The total number of establishments has decreased from 11,610 in the June 2012 quarter to 9,748 in the December 2012 quarter, then down to 5,840 in the first quarter of 2013, the report found.
Although establishments traditionally slow down in the March quarter, the number of new funds in the recent period was also significantly down on the 9,863 funds started up in the March 2012 quarter.
However, wind-ups have also dropped dramatically, from 3,251 in the June 2012 quarter to 62 in the March 2013 period. This has pushed the total number of funds over half a million for the first time, increasing from 477,461 to 503,320 in that period.
Jordan George, technical development and policy manager at SPAA, said “up and down” trends are not uncommon and there is no indication of a significant drop off.
“There is a bit of a fall in the establishments but I think looking at the long-term trend it’s still a growing sector,” Mr George said.
“Also, one of the things to have in mind is that the establishments often pick up in the final quarter of the financial year, as we enter tax planning and tax filing season.

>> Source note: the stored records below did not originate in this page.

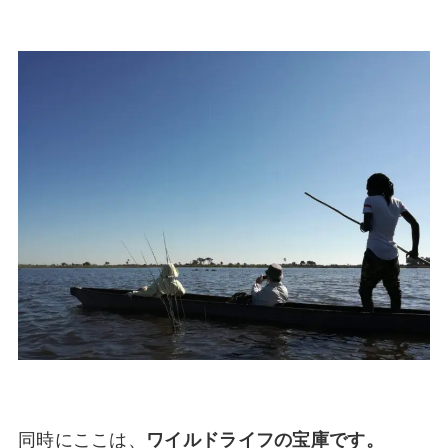
同時にここは、
ワイルドライフの宝庫です。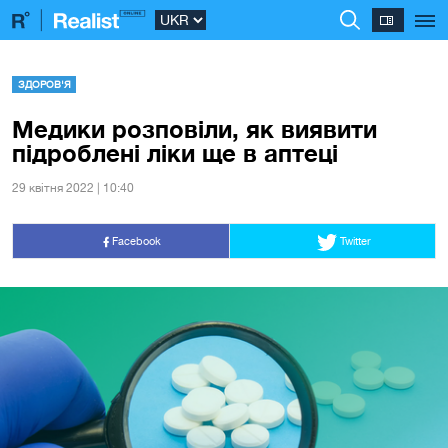
ЗДОРОВ'Я
Медики розповіли, як виявити
підроблені ліки ще в аптеці
29 квiтня 2022 | 10:40
Facebook
Twitter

People often then choose to set up their SMSF and do their salary sacrificing tax planning at that stage of the year,” he added.

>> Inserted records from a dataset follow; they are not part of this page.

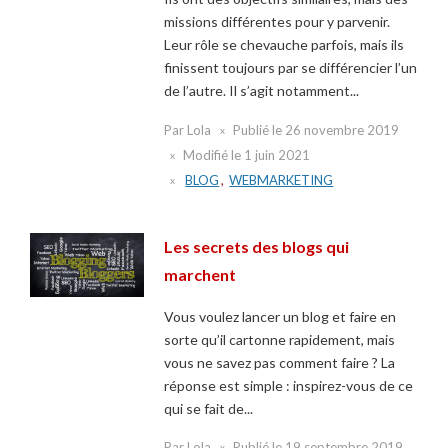
missions différentes pour y parvenir.
Leur rôle se chevauche parfois, mais ils
finissent toujours par se différencier l’un
de l’autre. Il s’agit notamment...
Par
Lola
Publié le
26 novembre 2019
Modifié le
1 juin 2021
BLOG
,
WEBMARKETING
Les secrets des blogs qui
marchent
Vous voulez lancer un blog et faire en
sorte qu’il cartonne rapidement, mais
vous ne savez pas comment faire ? La
réponse est simple : inspirez-vous de ce
qui se fait de...
Par
Lola
Publié le
19 septembre 2019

Establishments according to age ranges during the March 2013 quarter is dominated by the 35-44, 45-54 and 55-64 age ranges, at 22.0 per cent, 29.4 per cent and 22.4 per cent respectively, according to the report.
Mr Jordan said SMSFs will likely see establishment rates in the 45-54 age bracket increase and may also see an increase in establishment amongst the “Gen X-type” savers in the 35-44 demographic.

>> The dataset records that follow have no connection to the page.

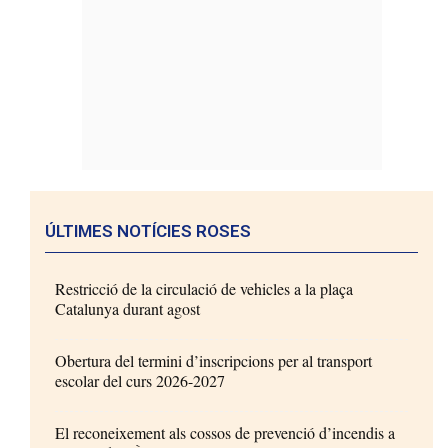
ÚLTIMES NOTÍCIES ROSES
Restricció de la circulació de vehicles a la plaça
Catalunya durant agost
Obertura del termini d’inscripcions per al transport
escolar del curs 2026-2027
El reconeixement als cossos de prevenció d’incendis a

“As people are becoming more aware of the SMSF sector and the flexibility and control that it offers, I think people are probably starting to look at it as an option earlier in their savings lifecycle,” said Mr Jordan.
Similarly, AMP SMSF Administration managing director Andrew Hamilton told said that the age groups above 35 are beginning to take “considerable notice” of their superannuation.
“There is a large movement in the accumulators - people who have a accumulated superannuation who have still got 20 years until retirement - who are entering into that market place as well,” he said.